Ik stopte met drinken

 ‘Soms moet je gewoon iets doen om te weten of het iets voor jou is’
(Evi Hanssen)

Vorige zondag was het verjaardagsfeestje voor mijn oudste zoon, hij werd vier. De familie was aanwezig en ik draafde, zoals dat meestal
gaat als je zelf een feestje geeft, van keuken naar living en weer terug met versnaperingen en drank. Ik had een flesje cava ontkurkt waar ik voor enkele familieleden en mezelf een royaal glas van had ingeschonken. Er werd vlot gebabbeld en de gasten genoten van wat ik hen voorschotelde.
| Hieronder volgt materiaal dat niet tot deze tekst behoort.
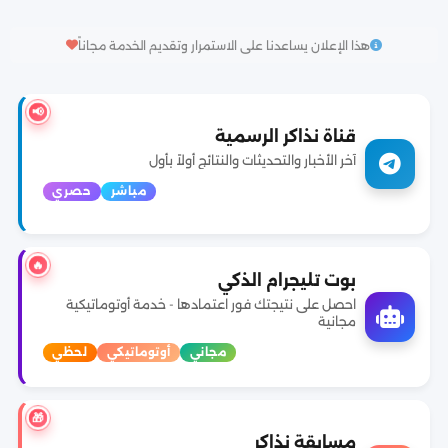
هذا الإعلان يساعدنا على الاستمرار وتقديم الخدمة مجاناً
📢
قناة نذاكر الرسمية
آخر الأخبار والتحديثات والنتائج أولاً بأول
مباشر
حصري
🔥
بوت تليجرام الذكي
احصل على نتيجتك فور اعتمادها - خدمة أوتوماتيكية
مجانية
مجاني
أوتوماتيكي
لحظي
🎁
مسابقة نذاكر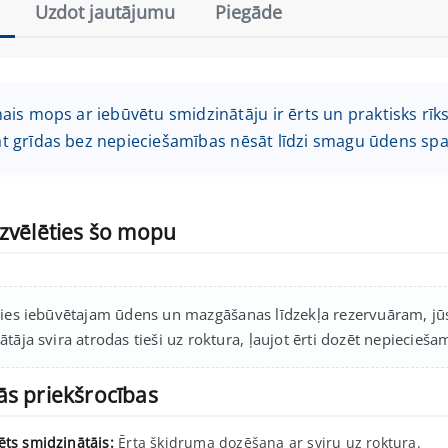
Uzdot jautājumu
Piegāde
ais mops ar iebūvētu smidzinātāju ir ērts un praktisks rīks 
 grīdas bez nepieciešamības nēsāt līdzi smagu ūdens spai
izvēlēties šo mopu
ies iebūvētajam ūdens un mazgāšanas līdzekļa rezervuāram, jūs va
ātāja svira atrodas tieši uz roktura, ļaujot ērti dozēt nepieci
ās priekšrocības
ēts smidzinātājs:
Ērta šķidruma dozēšana ar sviru uz roktura.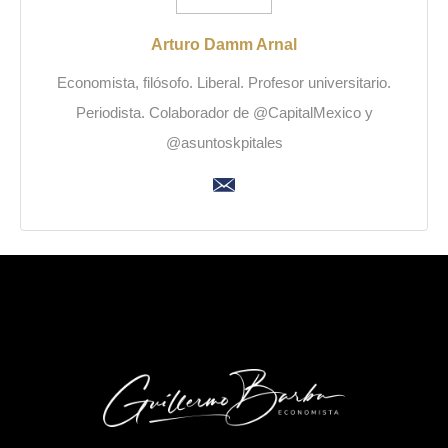
Arturo Damm Arnal
Economista, filósofo. Liberal. Profesor universitario.
Periodista. Colaborador de @CapitalMexico y
@asuntoskpitales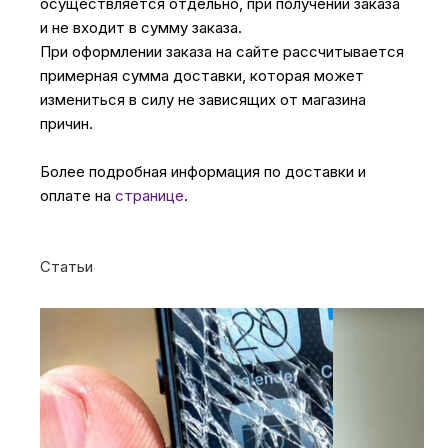
осуществляется отдельно, при получении заказа
и не входит в сумму заказа.
При оформлении заказа на сайте рассчитывается
примерная сумма доставки, которая может
измениться в силу не зависящих от магазина
причин.
Более подробная информация по доставки и
оплате на
странице
.
Статьи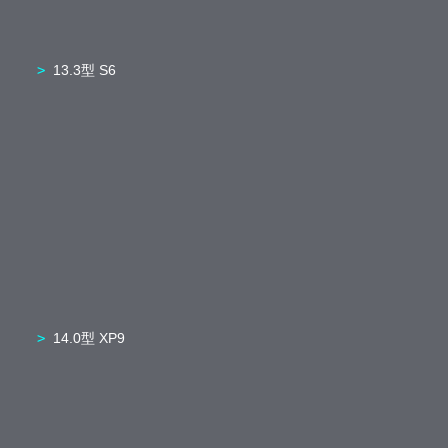
13.3型 S6
14.0型 XP9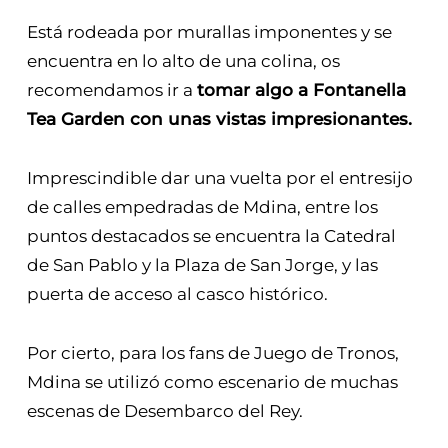
Está rodeada por murallas imponentes y se
encuentra en lo alto de una colina, os
recomendamos ir a
tomar algo a Fontanella
Tea Garden con unas vistas impresionantes.
Imprescindible dar una vuelta por el entresijo
de calles empedradas de Mdina, entre los
puntos destacados se encuentra la Catedral
de San Pablo y la Plaza de San Jorge, y las
puerta de acceso al casco histórico.
Por cierto, para los fans de Juego de Tronos,
Mdina se utilizó como escenario de muchas
escenas de Desembarco del Rey.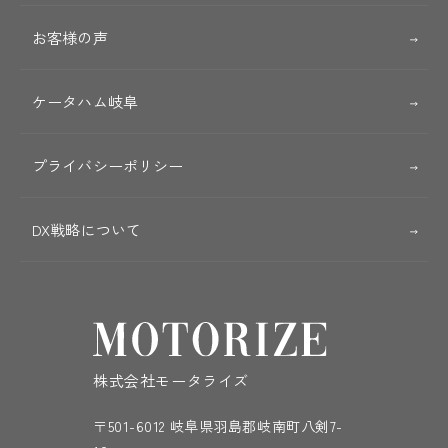
お客様の声
ケータハム岐阜
プライバシーポリシー
DX戦略について
株式会社モータライズ
〒501-6012 岐阜県羽島郡岐南町八剣7-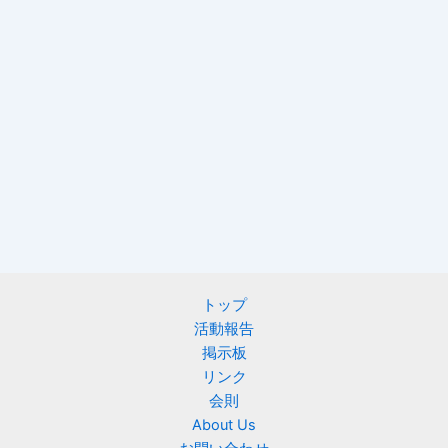
トップ
活動報告
掲示板
リンク
会則
About Us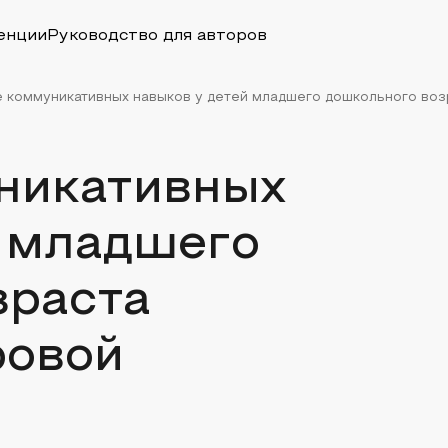
енции
Руководство для авторов
 коммуникативных навыков у детей младшего дошкольного возр
никативных
й младшего
зраста
ровой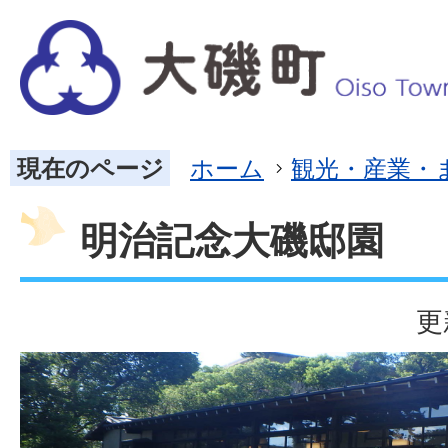
現在のページ
ホーム
観光・産業・
明治記念大磯邸園
更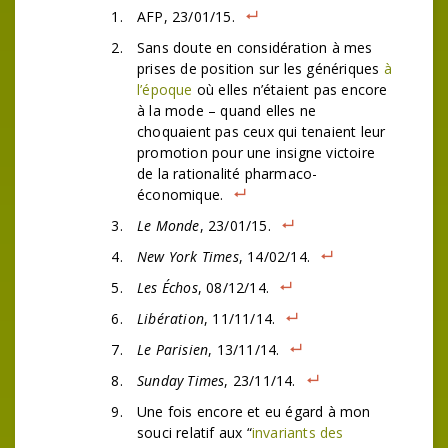
AFP, 23/01/15.
Sans doute en considération à mes
prises de position sur les génériques
à
l’époque
où elles n’étaient pas encore
à la mode – quand elles ne
choquaient pas ceux qui tenaient leur
promotion pour une insigne victoire
de la rationalité pharmaco-
économique.
Le Monde
, 23/01/15.
New York Times
, 14/02/14.
Les Échos
, 08/12/14.
Libération
, 11/11/14.
Le Parisien
, 13/11/14.
Sunday Times
, 23/11/14.
Une fois encore et eu égard à mon
souci relatif aux “
invariants des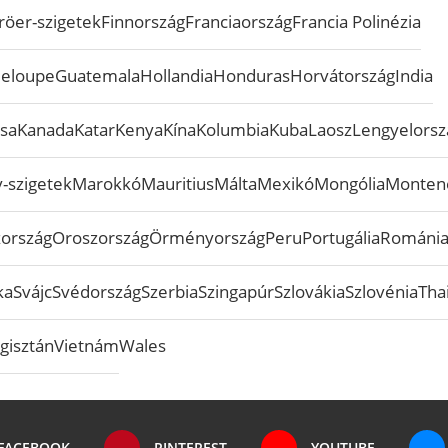
röer-szigetek
Finnország
Franciaország
Francia Polinézia
eloupe
Guatemala
Hollandia
Honduras
Horvátország
India
sa
Kanada
Katar
Kenya
Kína
Kolumbia
Kuba
Laosz
Lengyelorsz
-szigetek
Marokkó
Mauritius
Málta
Mexikó
Mongólia
Monten
zország
Oroszország
Örményország
Peru
Portugália
Románi
ka
Svájc
Svédország
Szerbia
Szingapúr
Szlovákia
Szlovénia
Tha
gisztán
Vietnám
Wales
FACEBOOK
PINTEREST
YOUTUBE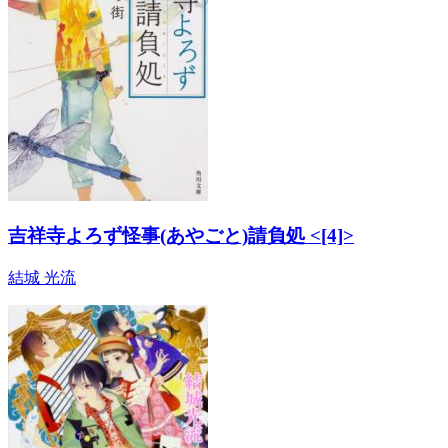
吉祥寺よろず怪事(あやごと)請負処 <[4]>
結城 光流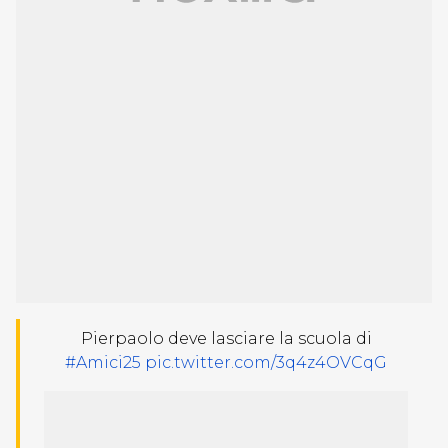
Pierpaolo deve lasciare la scuola di
#Amici25
pic.twitter.com/3q4z4OVCqG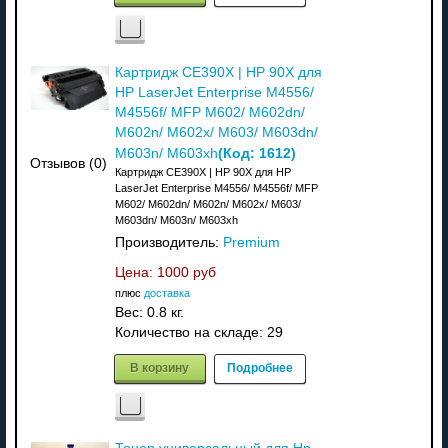
Картридж CE390X | HP 90X для
HP LaserJet Enterprise M4556/
M4556f/ MFP M602/ M602dn/
M602n/ M602x/ M603/ M603dn/
(Код:
1612
)
M603n/ M603xh
Отзывов (0)
Картридж CE390X | HP 90X для HP
LaserJet Enterprise M4556/ M4556f/ MFP
M602/ M602dn/ M602n/ M602x/ M603/
M603dn/ M603n/ M603xh
Производитель:
Premium
Цена:
1000 руб
плюс
доставка
Вес:
0.8 кг.
Количество на складе:
29
В корзину
Подробнее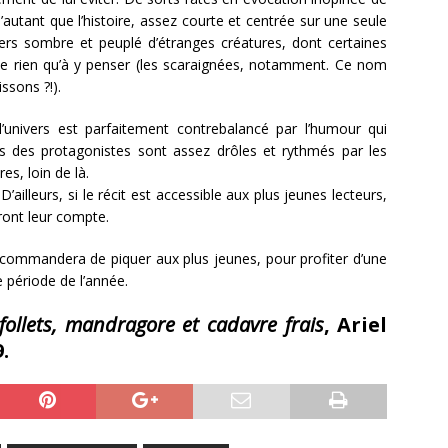
D’autant que l’histoire, assez courte et centrée sur une seule
iers sombre et peuplé d’étranges créatures, dont certaines
ête rien qu’à y penser (les scaraignées, notamment. Ce nom
issons ?!).
’univers est parfaitement contrebalancé par l’humour qui
res des protagonistes sont assez drôles et rythmés par les
es, loin de là.
’ailleurs, si le récit est accessible aux plus jeunes lecteurs,
ront leur compte.
commandera de piquer aux plus jeunes, pour profiter d’une
e période de l’année.
follets, mandragore et cadavre frais
, Ariel
9.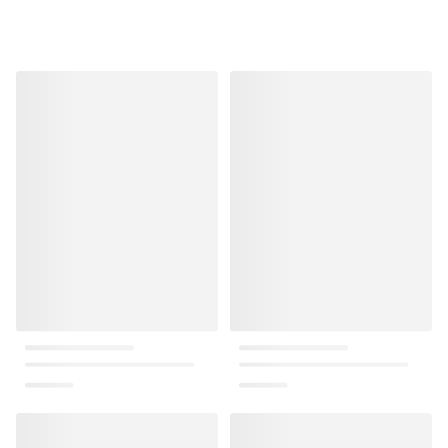
منتجات مشابهة
منتجات مشابهة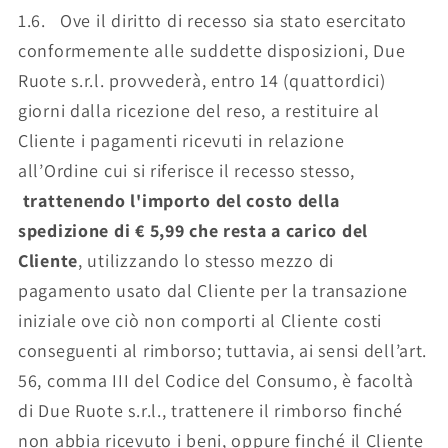
1.6. Ove il diritto di recesso sia stato esercitato
conformemente alle suddette disposizioni, Due
Ruote s.r.l. provvederà, entro 14 (quattordici)
giorni dalla ricezione del reso, a restituire al
Cliente i pagamenti ricevuti in relazione
all’Ordine cui si riferisce il recesso stesso,
trattenendo l'importo del costo della
spedizione di € 5,99 che resta a carico del
Cliente
, utilizzando lo stesso mezzo di
pagamento usato dal Cliente per la transazione
iniziale ove ciò non comporti al Cliente costi
conseguenti al rimborso; tuttavia, ai sensi dell’art.
56, comma III del Codice del Consumo, è facoltà
di Due Ruote s.r.l., trattenere il rimborso finché
non abbia ricevuto i beni, oppure finché il Cliente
De ochtend daarna leek alles een beetje vaag. Ik herinnerde me dat er honderduit gepraat werd maar de details van de gesprekken kon ik me
toch niet helemaal herinneren. En een pijnlijke brandwonde herinnerde me er aan dat ik in benevelde toestand aan de bovenkant van de oven was blijven plakken toen ik mijn quiche eruit wilde halen.

Op het werk kreeg ik vragen over mijn omzwachtelde arm. Ik antwoordde naar waarheid dat ik me aan de oven verbrand had. Dat mijn beschonken toestand daar voor iets tussen zat, hield ik voor mezelf. ’s Avonds, toen we nog samen even gezellig TV keken, merkte ook mijn zoon het verband op onder mijn mouw. Mijn verklaring beantwoordde hij met: ‘mama, je màg jezelf geen pijn doen!’ Alsof hij kwaad was op mama die mama had pijn gedaan. Het schuldgevoel
en het besef dat deze vierjarige een punt had, heb ik in een omhelzing met hem, weg geknuffeld.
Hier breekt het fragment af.